→ **BRIEF**
Give the data again exactly, without its images.

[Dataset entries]
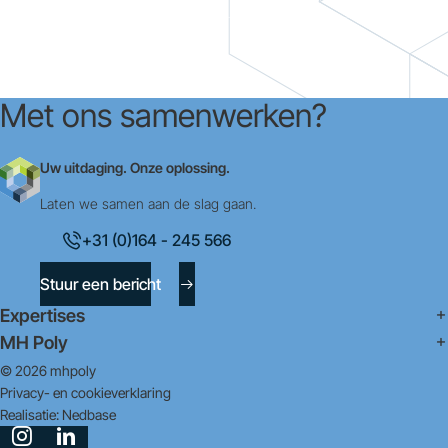
Met ons samenwerken?
Uw uitdaging. Onze oplossing.
Laten we samen aan de slag gaan.
+31 (0)164 - 245 566
Stuur een bericht
Expertises
MH Poly
© 2026 mhpoly
Privacy- en cookieverklaring
Realisatie:
Nedbase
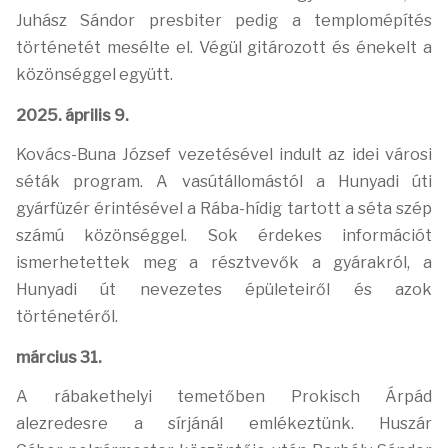
Juhász Sándor presbiter pedig a templomépítés
történetét mesélte el. Végül gitározott és énekelt a
közönséggel együtt.
2025. április 9.
Kovács-Buna József vezetésével indult az idei városi
séták program. A vasútállomástól a Hunyadi úti
gyárfüzér érintésével a Rába-hídig tartott a séta szép
számú közönséggel. Sok érdekes információt
ismerhetettek meg a résztvevők a gyárakról, a
Hunyadi út nevezetes épületeiről és azok
történetéről.
március 31.
A rábakethelyi temetőben Prokisch Árpád
alezredesre a sírjánál
emlékeztünk
. Huszár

→ **RESPONSE**
Met ons samenwerken?
Uw uitdaging. Onze oplossing.
Laten we samen aan de slag gaan.
+31 (0)164 - 245 566
Stuur een bericht
Expertises
MH Poly
© 2026 mhpoly
Privacy- en cookieverklaring
Realisatie:
Nedbase
Juhász Sándor presbiter pedig a templomépítés
történetét mesélte el. Végül gitározott és énekelt a
közönséggel együtt.
2025. április 9.
Kovács-Buna József vezetésével indult az idei városi
séták program. A vasútállomástól a Hunyadi úti
gyárfüzér érintésével a Rába-hídig tartott a séta szép
számú közönséggel. Sok érdekes információt
ismerhetettek meg a résztvevők a gyárakról, a
Hunyadi út nevezetes épületeiről és azok
történetéről.
március 31.
A rábakethelyi temetőben Prokisch Árpád
alezredesre a sírjánál
emlékeztünk
. Huszár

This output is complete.